Just had a thought, depending on how you have Defense+ setup… you should have initially got warnings that “blahblahblah.exe was attempting to execute ping.exe” This would definitely tell you what was causing. Try checking your Defense+ logs since your firewall log will only show that ping.exe attempted to make the connection.
Apologies, I think there’s a slight misunderstanding. When this occurs ‘naturally’ there’s often two events back to back, A svchost UDP out on 123, immediately preceded and often followed by a ping to the same address. The ntp connection is raised by W32time but it’s not a time synchronisation in the conventional sense, as these events occur outside the standard Sunday morning time frame, the packets and address used are different and will vary based on geography. I also have my time synchronisation set to pool.ntp.org and not Microsoft.
Although I found a scheduled event that causes a ping on demand, if memory serves, the ‘naturally’ occurring events tend to have a different time frame and I’m still not sure what the cause of these are. The fact that time appears to be involved does suggest it’s a time sensitive event.
I don’t use HIPS or ‘real-time’ AV, just the firewall, set to Custom Policy with Alerts on Very high, all default settings removed.
Interestingly, I was just playing around with the scheduled event that generates the ping but I changed the time synchronisation source to time.nist.gov, low and behold an ntp request and a ping.

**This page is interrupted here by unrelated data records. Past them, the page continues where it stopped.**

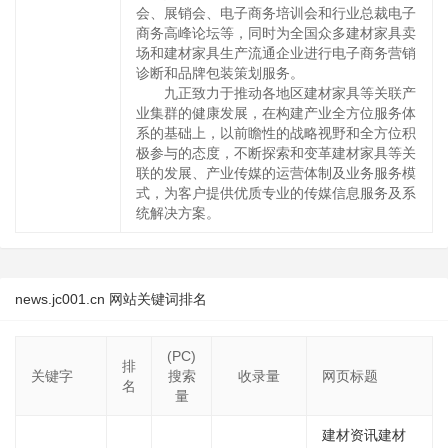
会、展销会、电子商务培训会和行业总裁电子
商务高峰论坛等，同时为全国众多建材家具卖
场和建材家具生产流通企业进行电子商务营销
诊断和品牌包装策划服务。
九正致力于推动各地区建材家具等关联产
业集群的健康发展，在构建产业全方位服务体
系的基础上，以前瞻性的战略视野和全方位积
极参与的态度，不断探索和变革建材家具等关
联的发展、产业传媒的运营体制及业务服务模
式，为客户提供优质专业的传媒信息服务及系
统解决方案。
news.jc001.cn 网站关键词排名
(PC)
排
关键字
搜索
收录量
网页标题
名
量
建材资讯建材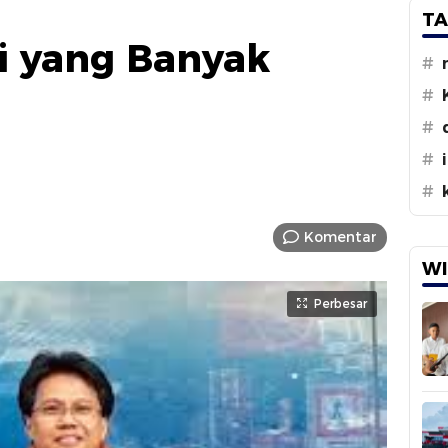
TA
i yang Banyak
#
#
#
#
#
Komentar
WI
Perbesar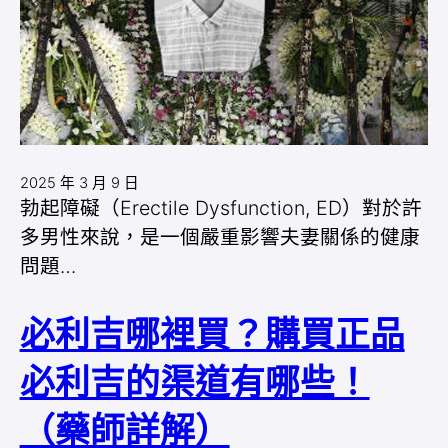
2025 年 3 月 9 日
勃起障礙（Erectile Dysfunction, ED）對於許
多男性來說，是一個嚴重影響夫妻關係的健康
問題…
必利吉哪裡買？購買正品
必利吉的渠道有哪些！
（藥師詳解）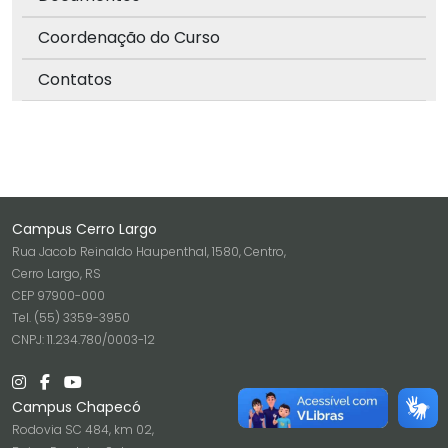
Coordenação do Curso
Contatos
Campus Cerro Largo
Rua Jacob Reinaldo Haupenthal, 1580, Centro,
Cerro Largo, RS
CEP 97900-000
Tel. (55) 3359-3950
CNPJ: 11.234.780/0003-12
Campus Chapecó
Rodovia SC 484, km 02,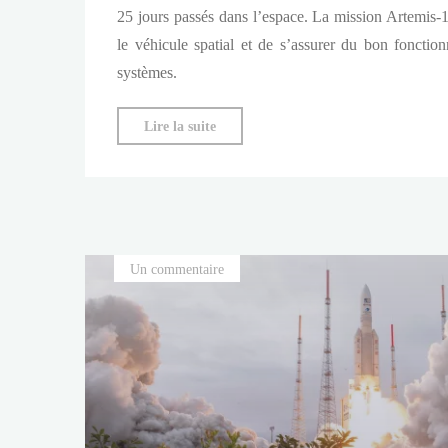
25 jours passés dans l’espace. La mission Artemis-1 
le véhicule spatial et de s’assurer du bon foncti
systèmes.
"Derniers
Lire la suite
tests
pour
Orion
avant
la
Un commentaire
conquête
de
la
Lune"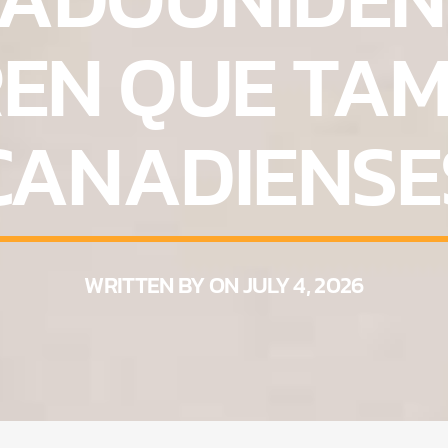
EN QUE TAM
CANADIENSE
WRITTEN BY ON JULY 4, 2026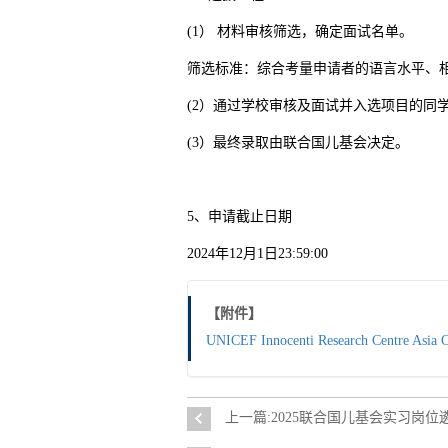
(1） 材料审核筛选，确定面试名单。
筛选标准：综合考量申请者的语言水平、
(2）通过学校审核及面试并入选项目的同
(3）最终录取由联合国儿基会决定。
5、申请截止日期
2024年12月1日23:59:00
【附件】
UNICEF Innocenti Research Centre Asia C
上一篇:2025联合国儿基会实习岗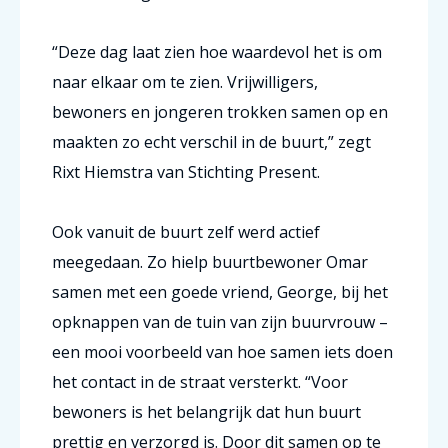
“Deze dag laat zien hoe waardevol het is om
naar elkaar om te zien. Vrijwilligers,
bewoners en jongeren trokken samen op en
maakten zo echt verschil in de buurt,” zegt
Rixt Hiemstra van Stichting Present.
Ook vanuit de buurt zelf werd actief
meegedaan. Zo hielp buurtbewoner Omar
samen met een goede vriend, George, bij het
opknappen van de tuin van zijn buurvrouw –
een mooi voorbeeld van hoe samen iets doen
het contact in de straat versterkt.
“Voor
bewoners is het belangrijk dat hun buurt
prettig en verzorgd is. Door dit samen op te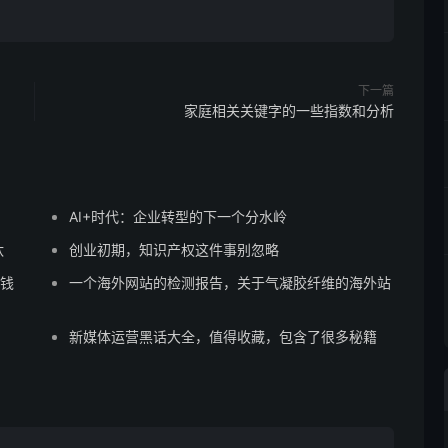
下一篇
家庭相关关键字的一些指数和分析
AI+时代：企业转型的下一个分水岭
汰
创业初期，知识产权这件事别忽略
赚钱
一个海外网站的检测报告，关于气凝胶纤维的海外站
新媒体运营黑话大全，值得收藏，包含了很多秘籍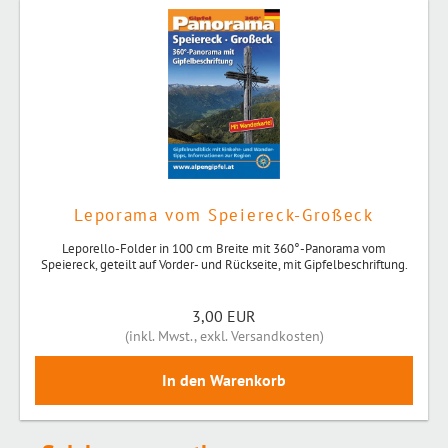
Leporama vom Speiereck-Großeck
Leporello-Folder in 100 cm Breite mit 360°-Panorama vom
Speiereck, geteilt auf Vorder- und Rückseite, mit Gipfelbeschriftung.
3,00 EUR
(
inkl. Mwst.
,
exkl. Versandkosten
)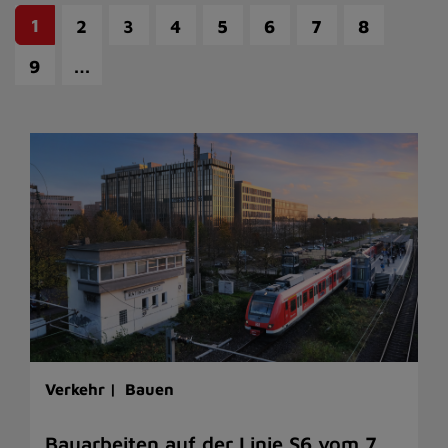
1
2
3
4
5
6
7
8
…
9
Verkehr |
Bauen
Bauarbeiten auf der Linie S6 vom 7.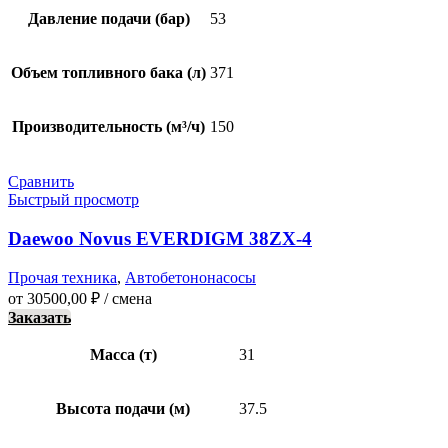
Давление подачи (бар)
53
Объем топливного бака (л)
371
Производительность (м³/ч)
150
Сравнить
Быстрый просмотр
Daewoo Novus EVERDIGM 38ZX-4
Прочая техника
,
Автобетононасосы
от
30500,00
₽
/ смена
Заказать
Масса (т)
31
Высота подачи (м)
37.5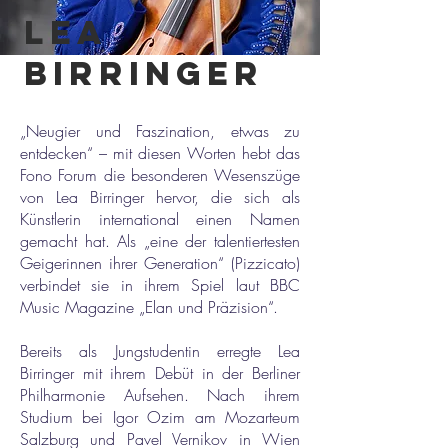
Lea
birringer
„Neugier und Faszination, etwas zu
entdecken“ – mit diesen Worten hebt das
Fono Forum die besonderen Wesenszüge
von Lea Birringer hervor, die sich als
Künstlerin international einen Namen
gemacht hat. Als „eine der talentiertesten
Geigerinnen ihrer Generation“ (Pizzicato)
verbindet sie in ihrem Spiel laut BBC
Music Magazine „Elan und Präzision“.
Bereits als Jungstudentin erregte Lea
Birringer mit ihrem Debüt in der Berliner
Philharmonie Aufsehen. Nach ihrem
Studium bei Igor Ozim am Mozarteum
Salzburg und Pavel Vernikov in Wien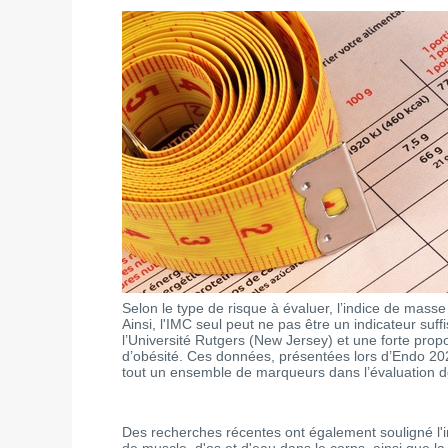
Selon le type de risque à évaluer, l’indice de masse
Ainsi, l'IMC seul peut ne pas être un indicateur suf
l’Université Rutgers (New Jersey) et une forte pro
d’obésité. Ces données, présentées lors d’Endo 202
tout un ensemble de marqueurs dans l’évaluation d
Des recherches récentes ont également souligné l'i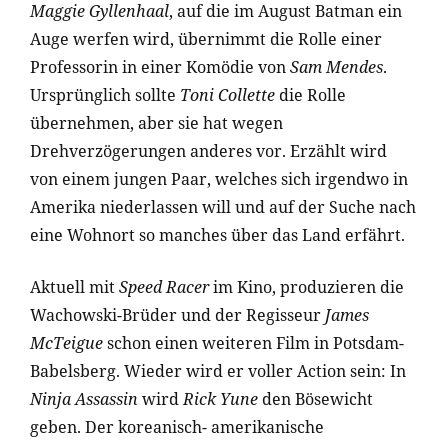
Maggie Gyllenhaal
, auf die im August Batman ein
Auge werfen wird, übernimmt die Rolle einer
Professorin in einer Komödie von
Sam Mendes
.
Ursprünglich sollte
Toni Collette
die Rolle
übernehmen, aber sie hat wegen
Drehverzögerungen anderes vor. Erzählt wird
von einem jungen Paar, welches sich irgendwo in
Amerika niederlassen will und auf der Suche nach
eine Wohnort so manches über das Land erfährt.
Aktuell mit
Speed Racer
im Kino, produzieren die
Wachowski-Brüder und der Regisseur
James
McTeigue
schon einen weiteren Film in Potsdam-
Babelsberg. Wieder wird er voller Action sein: In
Ninja Assassin
wird
Rick Yune
den Bösewicht
geben. Der koreanisch- amerikanische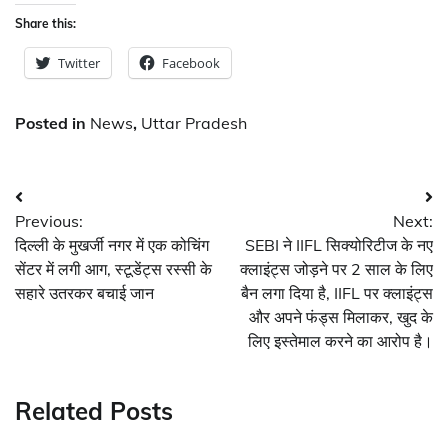
Share this:
Twitter
Facebook
Posted in
News
,
Uttar Pradesh
Post
Previous:
Next:
navigation
दिल्ली के मुखर्जी नगर में एक कोचिंग
SEBI ने IIFL सिक्योरिटीज के नए
सेंटर में लगी आग, स्टूडेंट्स रस्सी के
क्लाइंट्स जोड़ने पर 2 साल के लिए
सहारे उतरकर बचाई जान
बैन लगा दिया है, IIFL पर क्लाइंट्स
और अपने फंड्स मिलाकर, खुद के
लिए इस्तेमाल करने का आरोप है।
Related Posts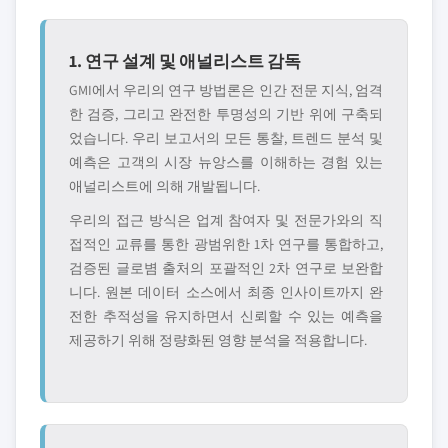
1. 연구 설계 및 애널리스트 감독
GMI에서 우리의 연구 방법론은 인간 전문 지식, 엄격
한 검증, 그리고 완전한 투명성의 기반 위에 구축되
었습니다. 우리 보고서의 모든 통찰, 트렌드 분석 및
예측은 고객의 시장 뉴앙스를 이해하는 경험 있는
애널리스트에 의해 개발됩니다.
우리의 접근 방식은 업계 참여자 및 전문가와의 직
접적인 교류를 통한 광범위한 1차 연구를 통합하고,
검증된 글로볌 출처의 포괄적인 2차 연구로 보완합
니다. 원본 데이터 소스에서 최종 인사이트까지 완
전한 추적성을 유지하면서 신뢰할 수 있는 예측을
제공하기 위해 정량화된 영향 분석을 적용합니다.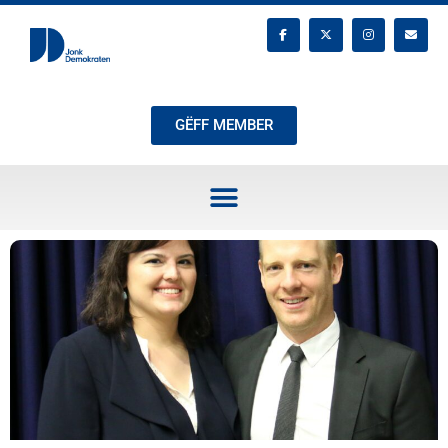
GËFF MEMBER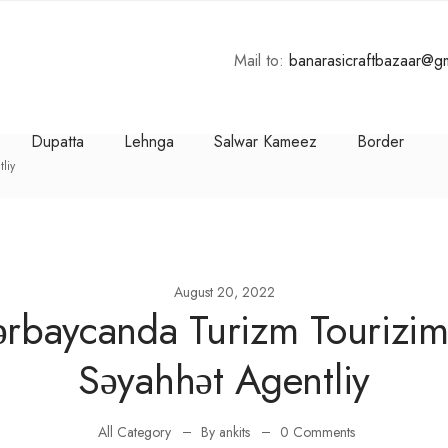
Mail to:
banarasicraftbazaar@g
Dupatta
Lehnga
Salwar Kameez
Border
liy
August 20, 2022
rbaycanda Turizm Tourizi
Səyahhət Agentliy
All Category
By ankits
0 Comments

Just for interest, turned on D+ and the sandbox, no alerts generated in safe mode but in paranoid mode ;D which pretty much explains everything…
Thats really interesting. From your log it looks like taskhost.exe is executing sdiagnhost.exe which in turn executes ping. And it looks like it has to do with certificates similar to what you said in a earlier post. More interesting is that these events are not happening on my system. Infact, as far as Comodo knows, sdiagnhost.exe has never even run.